Der russische Oppositionspolitiker Alexej Navalnyj ist am 1. März in Moskau beigesetzt worden. Der Gottesdienst fand in der Kirche der Ikone der Muttergottes „Stille meine Sorgen“ im Moskauer Bezirk Marino statt, wo Navalnyj und seine Familie längere Zeit gewohnt hatten. Vor der kleinen Kirche versammelten sich seit dem Morgen Tausende Menschen, die sich vom Kremlkritiker verabschieden wollten. Während sie darauf warteten, in die Kirche gelassen zu werden, begannen sie in der zwei Kilometer langen Schlange die Panichida zu singen. Da der Trauergottesdienst sehr kurz ausfiel, gelangten laut Berichten nur wenige Menschen in die Kirche, der Rest zog daraufhin zum Borisovskij-Friedhof, wo Navalnyj beerdigt wurde. Trotz der einschüchternden Sicherheitsvorkehrungen und des Risikos, als Regimegegner eingestuft zu werden, kamen zahlreiche Menschen zur Beerdigung und sprachen sogar vor der Kamera mit Journalisten.

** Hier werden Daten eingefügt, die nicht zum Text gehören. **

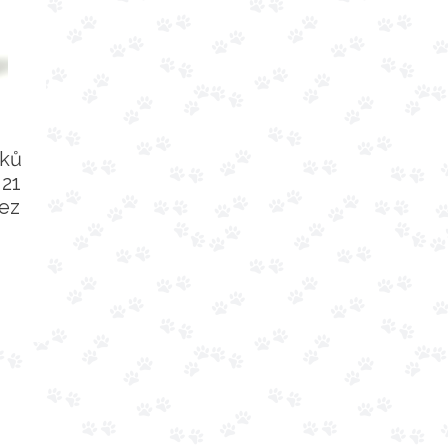
čků
 21
bez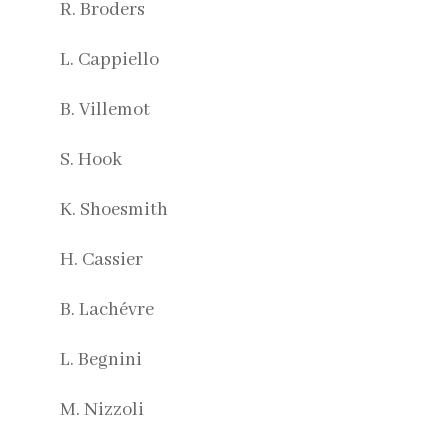
R. Broders
L. Cappiello
B. Villemot
S. Hook
K. Shoesmith
H. Cassier
B. Lachévre
L. Begnini
M. Nizzoli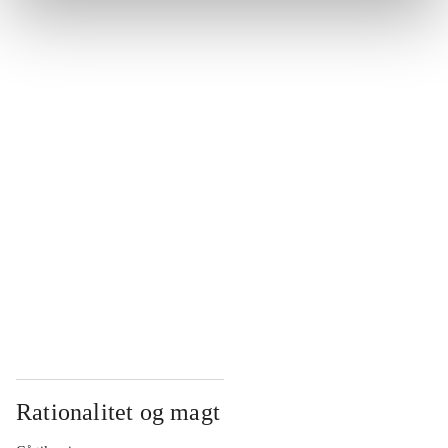
...
...
...
...
...
Rationalitet og magt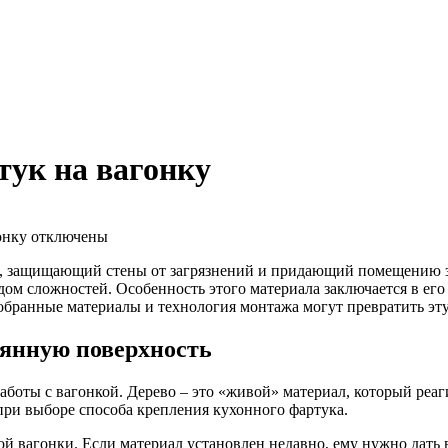
ук на вагонку
онку
отключены
 защищающий стены от загрязнений и придающий помещению зав
ом сложностей. Особенность этого материала заключается в его 
обранные материалы и технология монтажа могут превратить эту
вянную поверхность
аботы с вагонкой. Дерево – это «живой» материал, который реа
ри выборе способа крепления кухонного фартука.
ой вагонки. Если материал установлен недавно, ему нужно дать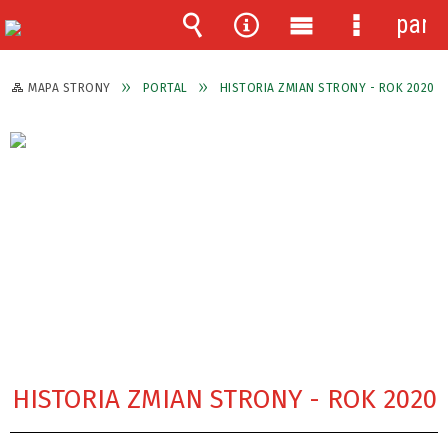
pane
Wyszukiwarka
Narzędzia
Menu
Menu
główne
szczegóło
MAPA STRONY
PORTAL
HISTORIA ZMIAN STRONY - ROK 2020
HISTORIA ZMIAN STRONY - ROK 2020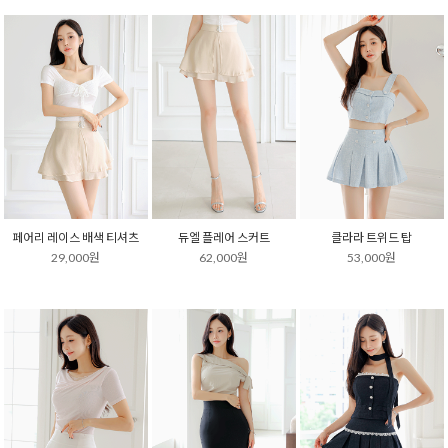
페어리 레이스 배색 티셔츠
듀엘 플레어 스커트
클라라 트위드 탑
29,000원
62,000원
53,000원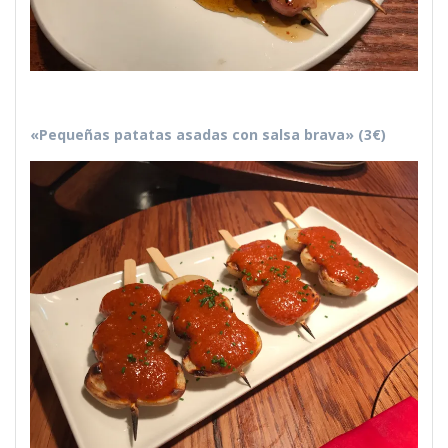
«Pequeñas patatas asadas con salsa brava» (3€)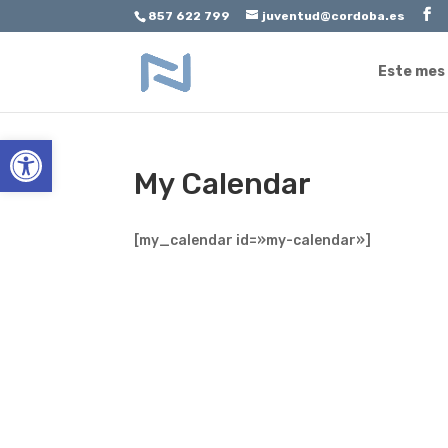
857 622 799
juventud@cordoba.es
Este mes
Abrir barra de herramientas
My Calendar
[my_calendar id=»my-calendar»]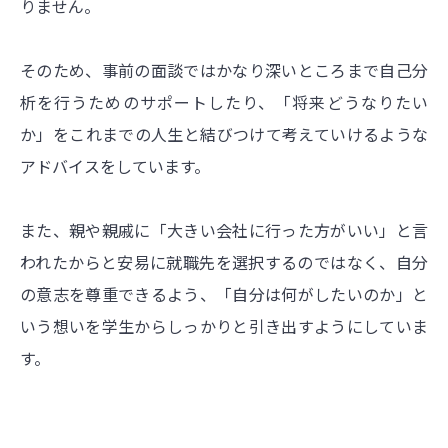
りません。
そのため、事前の面談ではかなり深いところまで自己分
析を行うためのサポートしたり、「将来どうなりたい
か」をこれまでの人生と結びつけて考えていけるような
アドバイスをしています。
また、親や親戚に「大きい会社に行った方がいい」と言
われたからと安易に就職先を選択するのではなく、自分
の意志を尊重できるよう、「自分は何がしたいのか」と
いう想いを学生からしっかりと引き出すようにしていま
す。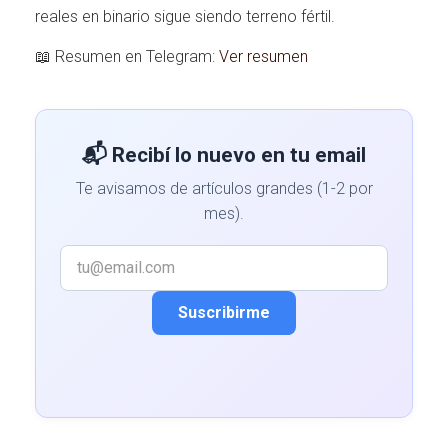
reales en binario sigue siendo terreno fértil.
📖 Resumen en Telegram:
Ver resumen
📬 Recibí lo nuevo en tu email
Te avisamos de artículos grandes (1-2 por
mes).
Suscribirme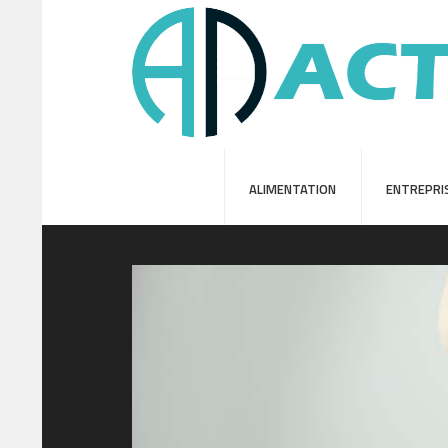
ALIMENTATION
ENTREPRI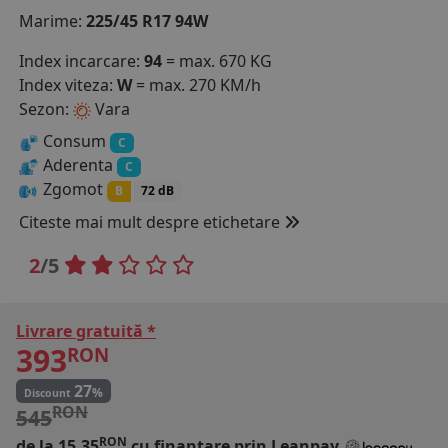
Marime:
225/45 R17 94W
COS (
0 PRODUSE
)
Index incarcare:
94
= max. 670 KG
Index viteza:
W
= max. 270 KM/h
Sezon:
Vara
Consum
C
Aderenta
C
Zgomot
B
72 dB
Citeste mai mult despre etichetare
2
/5
Livrare gratuită *
393
RON
27
%
Discount
RON
545
RON
de la 15.35
cu finantare prin
Leanpay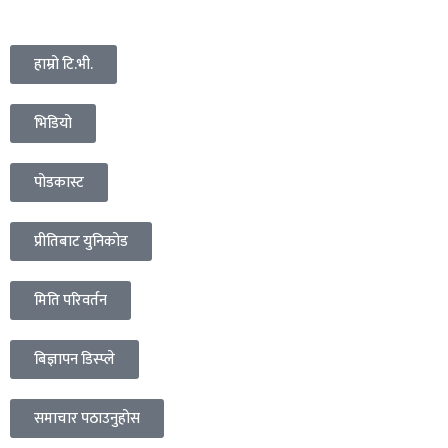
हाम्रो टि.भी.
भिडियो
पोडकास्ट
प्रीतिबाट युनिकोड
मिति परिवर्तन
बिज्ञापन डिस्प्ले
समाचार पठाउनुहोस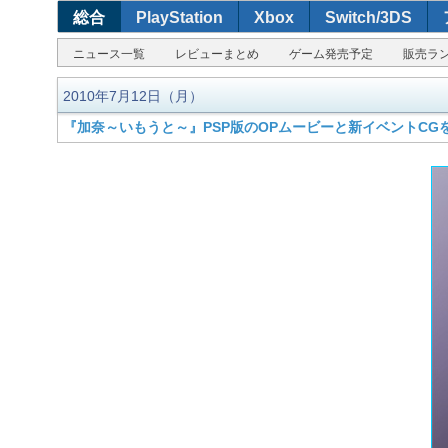
総合
PlayStation
Xbox
Switch/3DS
ニュース一覧
レビューまとめ
ゲーム発売予定
販売ラ
2010年7月12日（月）
『加奈～いもうと～』PSP版のOPムービーと新イベントCG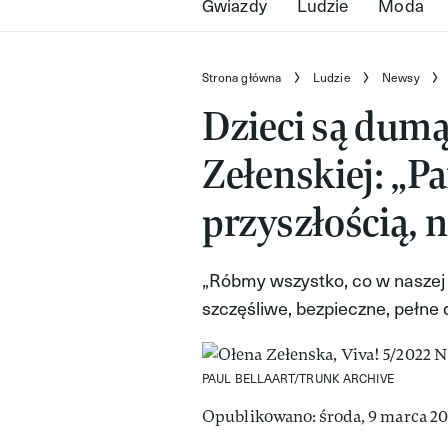
Gwiazdy
Ludzie
Moda
Strona główna
Ludzie
Newsy
Dzieci są dumą
Zełenskiej: „P
przyszłością, 
„Róbmy wszystko, co w naszej
szczęśliwe, bezpieczne, pełne 
PAUL BELLAART/TRUNK ARCHIVE
Opublikowano: środa, 9 marca 202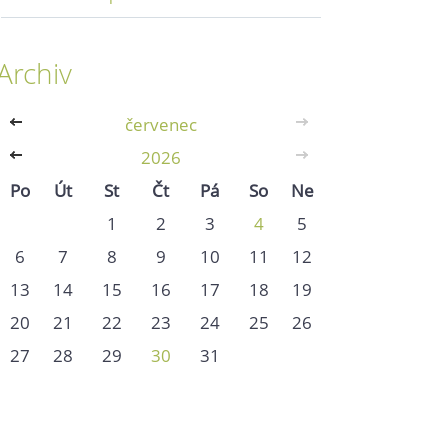
Archiv
<<
červenec
>>
<<
2026
>>
Po
Út
St
Čt
Pá
So
Ne
1
2
3
4
5
6
7
8
9
10
11
12
13
14
15
16
17
18
19
20
21
22
23
24
25
26
27
28
29
30
31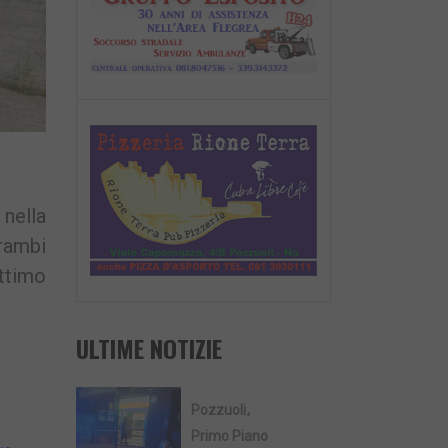
 nella
trambi
ittimo
ULTIME NOTIZIE
Pozzuoli
Primo Piano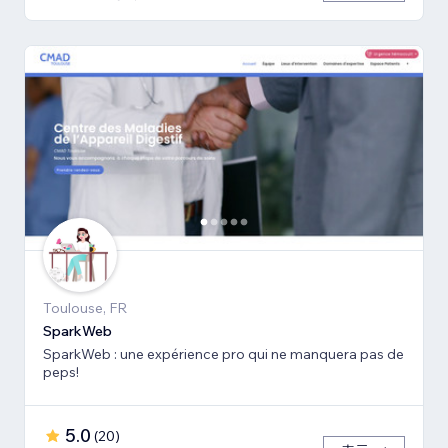
Toulouse, FR
SparkWeb
SparkWeb : une expérience pro qui ne manquera pas de
peps!
5.0
(
20
)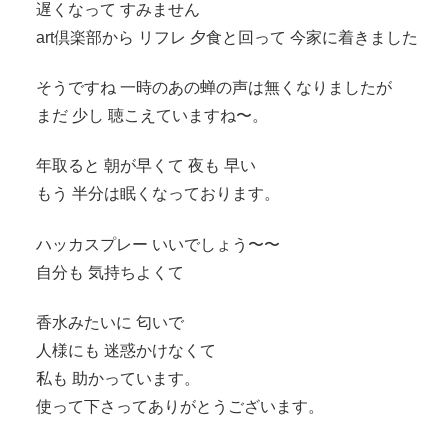
遅くなって すみません
art倶楽部から リフレ 夕食と回って 今家に着きました
そうですね 一時のあの蝉の声は無くなりましたが
まだ 少し 聴こえていますね〜。
年取ると 朝が早くて 夜も 早い
もう 半分は眠くなっております。
ハッカスプレー いいでしょう〜〜
自分も 気持ちよくて
香水みたいに 匂いで
人様にも 迷惑かけなくて
私も 助かっています。
使って下さってありがとうございます。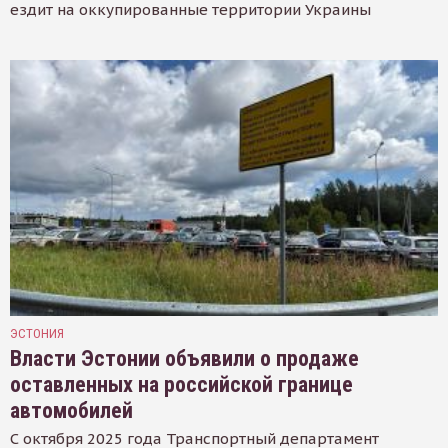
ездит на оккупированные территории Украины
ЭСТОНИЯ
Власти Эстонии объявили о продаже
оставленных на российской границе
автомобилей
С октября 2025 года Транспортный департамент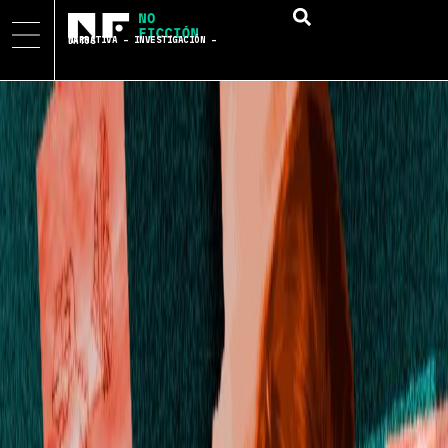
NARRATIVA – INVESTIGACIÓN – DATOS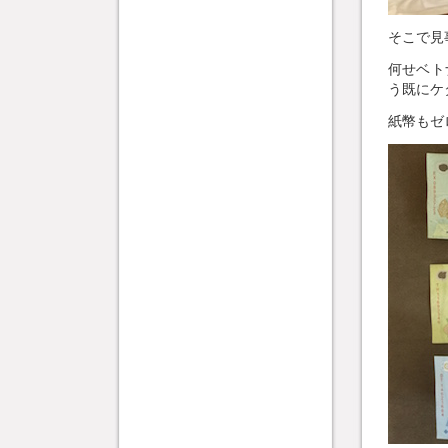
そこで見事
何せベト
う既にケ
紙幣もゼ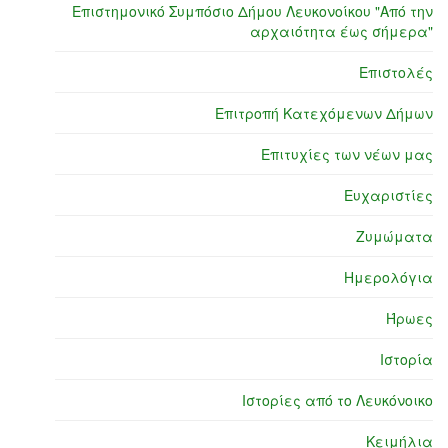
Επιστημονικό Συμπόσιο Δήμου Λευκονοίκου "Από την
αρχαιότητα έως σήμερα"
Επιστολές
Επιτροπή Κατεχόμενων Δήμων
Επιτυχίες των νέων μας
Ευχαριστίες
Ζυμώματα
Ημερολόγια
Ήρωες
Ιστορία
Ιστορίες από το Λευκόνοικο
Κειμήλια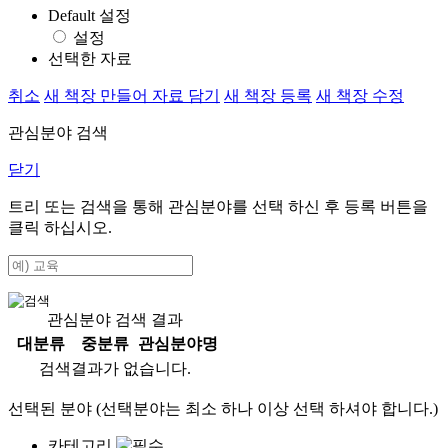
Default 설정
설정
선택한 자료
취소
새 책장 만들어 자료 담기
새 책장 등록
새 책장 수정
관심분야 검색
닫기
트리 또는 검색을 통해 관심분야를 선택 하신 후
등록
버튼을
클릭 하십시오.
관심분야 검색 결과
대분류
중분류
관심분야명
검색결과가 없습니다.
선택된 분야 (선택분야는 최소 하나 이상 선택 하셔야 합니다.)
카테고리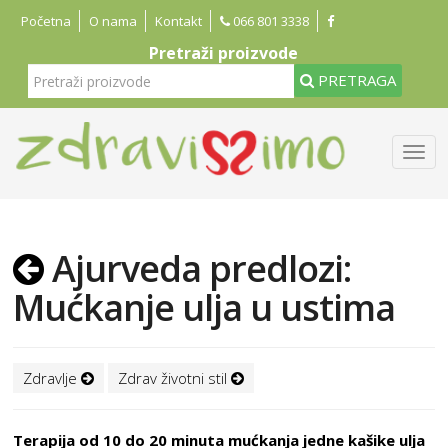
Početna
O nama
Kontakt
066 801 3338
Pretraži proizvode
PRETRAGA
Ajurveda predlozi:
Mućkanje ulja u ustima
Zdravlje
Zdrav životni stil
Terapija od 10 do 20 minuta mućkanja jedne kašike ulja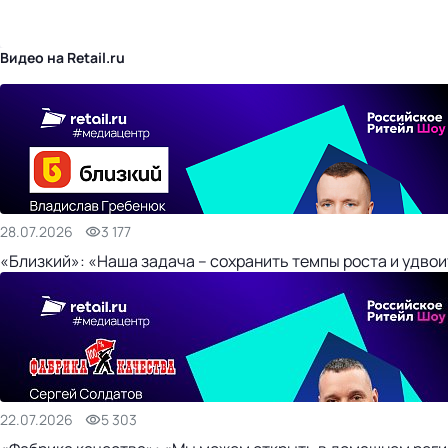
бизнес-центр
Видео на Retail.ru
28.07.2026
3 177
«Близкий»: «Наша задача – сохранить темпы роста и удвои
22.07.2026
5 303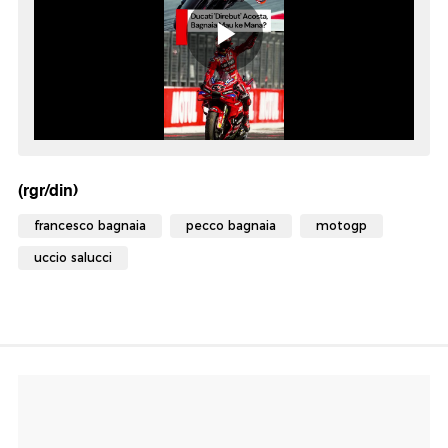
(rgr/din)
francesco bagnaia
pecco bagnaia
motogp
uccio salucci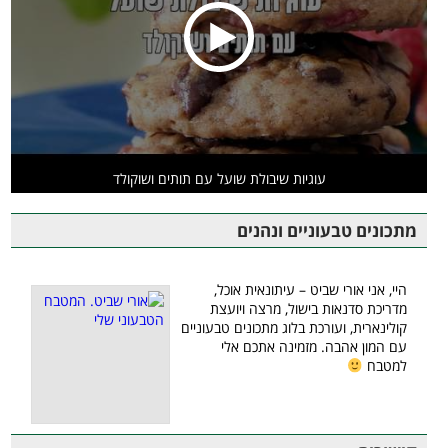
עוגיות שיבולת שועל עם תותים ושוקולד
מתכונים טבעוניים ונהנים
היי, אני אורי שביט – עיתונאית אוכל,
מדריכת סדנאות בישול, מרצה ויועצת
קולינארית, ועורכת בלוג מתכונים טבעוניים
עם המון אהבה. מזמינה אתכם אלי
למטבח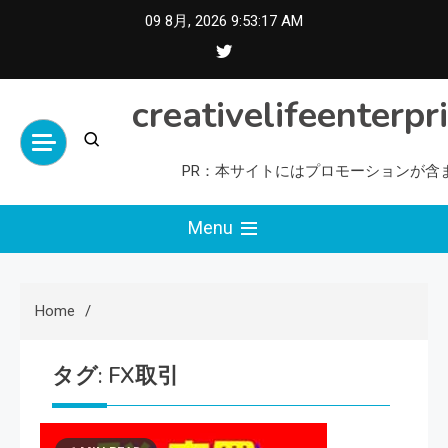
Skip
09 8月, 2026
9:53:18 AM
to
content
creativelifeenterpr
PR：本サイトにはプロモーションが含
Menu
Home
タグ:
FX取引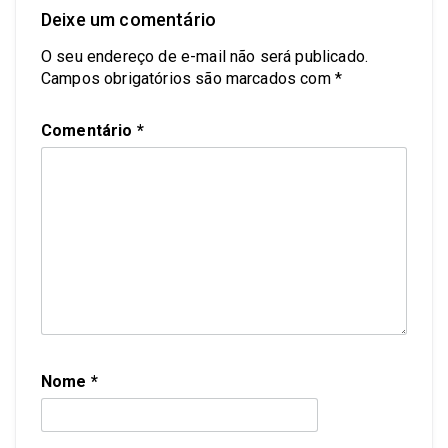
Deixe um comentário
O seu endereço de e-mail não será publicado.
Campos obrigatórios são marcados com
*
Comentário
*
Nome
*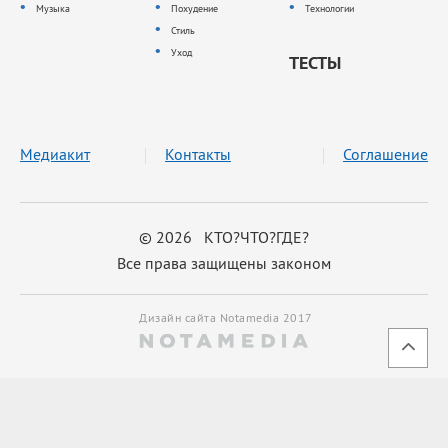
Музыка
Похудение
Технологии
Стиль
Уход
ТЕСТЫ
Медиакит
Контакты
Соглашение
© 2026 КТО?ЧТО?ГДЕ?
Все права защищены законом
Дизайн сайта Notamedia 2017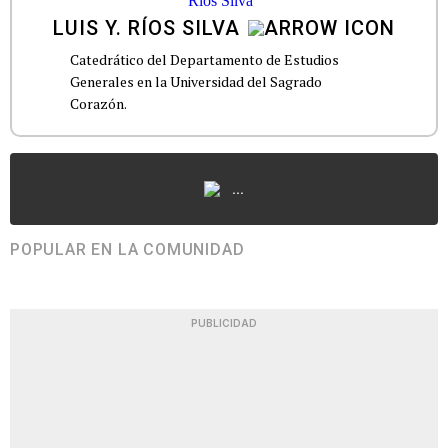
LUIS Y. RÍOS SILVA
Catedrático del Departamento de Estudios
Generales en la Universidad del Sagrado
Corazón.
...
POPULAR EN LA COMUNIDAD
PUBLICIDAD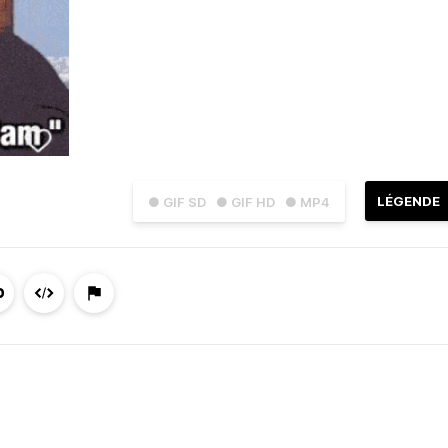
LÉGENDE
● GIF SD
● GIF HD
● MP4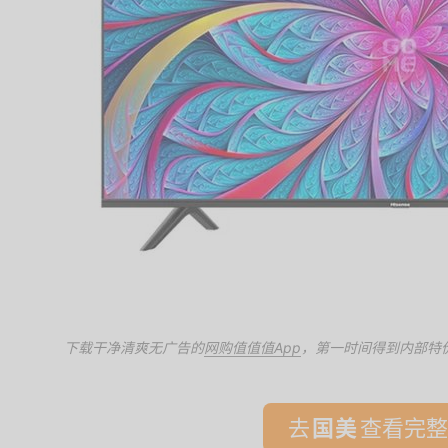
下载干净清爽无广告的
网购值值值App
，第一时间得到内部特
去
查看完整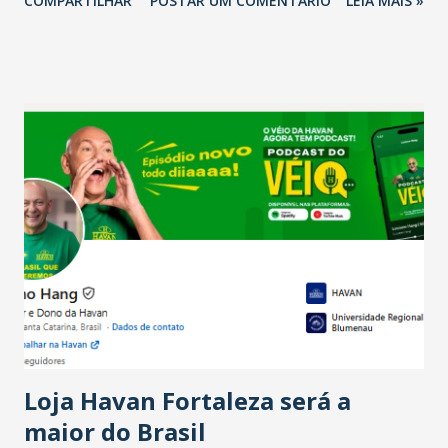
COMPARTILHAR
POSTAR UM COMENTÁRIO
LEIA MAIS »
relação ao último trimestre deste ano, 56% também
projetam crescimento (foto Helena Lopes). A confiança do
setor é sustentada principalmente pelo desempenho
recente das empresas, impulsionado pelas
confraternizações de fim de ano e pelo pagamento do 13º
Salário para um número maior de trabalhadores, já que o
país tem a menor taxa de desemprego dos anos recentes.
Ainda segundo a Pesquisa, em novembro de 2025, 40% dos
bares e restaurantes operaram com lucro e outros 40%
registraram equilíbrio financeiro. Já o percentual de
estabelecimentos no prejuízo ficou em 19%, pouco abaixo
do observado no mês anterior. Outros 1% não existiam em
novembro. Em relação a outubro, o faturamento também
cresceu. De acordo com a pesquisa, 44% dos n...
Loja Havan Fortaleza será a
maior do Brasil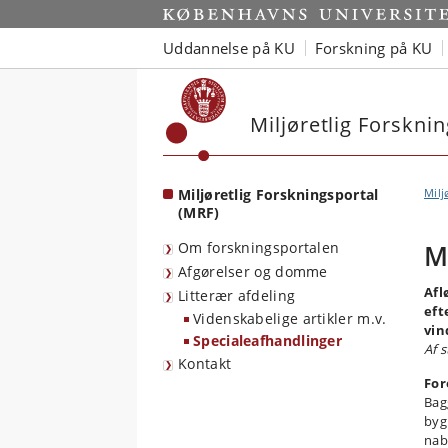
Start
Uddannelse på KU
Forskning på KU
Miljøretlig Forskni
Miljøretlig Forskningsportal
Milj
(MRF)
Om forskningsportalen
M
Afgørelser og domme
Afl
Litterær afdeling
eft
Videnskabelige artikler m.v.
vin
Specialeafhandlinger
Af 
Kontakt
For
Bag
byg
nab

Die Kirche der Ikone der Muttergottes „Stille meine Sorgen“ wird von einem der Kirchenleitung loyalen Priester geleitet. Die Kirchgemeinde spendete im Februar den russischen Soldaten an der Front in der Ukraine ein Auto, das sie mit Spenden der Gemeindemitglieder gekauft hatte. Am Tag der Beerdigung waren rund um die Kirche und den Friedhof Polizisten postiert, schon zuvor waren Abschrankungen aufgestellt worden. Laut dem Bericht einer Augenzeugin waren auch in der Kirche Polizisten und Geheimdienstmitarbeiter; Internet und Mobilfunk waren blockiert. Zudem filmten Beamte in Zivil die Anwesenden. Allerdings wurde das Aufnahmeverbot, das in der Kirche galt, gegenüber den Trauergästen nicht durchgesetzt. Auch in den Tagen nach der Beerdigung kamen zahlreiche Menschen zum Friedhof, um Blumen auf das Grab von Navanlnyj abzulegen. Am 4. März feierte sogar ein Priester eine Panichida am Grab. Online zündeten über 260‘000 Personen (Stand 6. März) eine digitale Kerze zu seinem Gedenken an.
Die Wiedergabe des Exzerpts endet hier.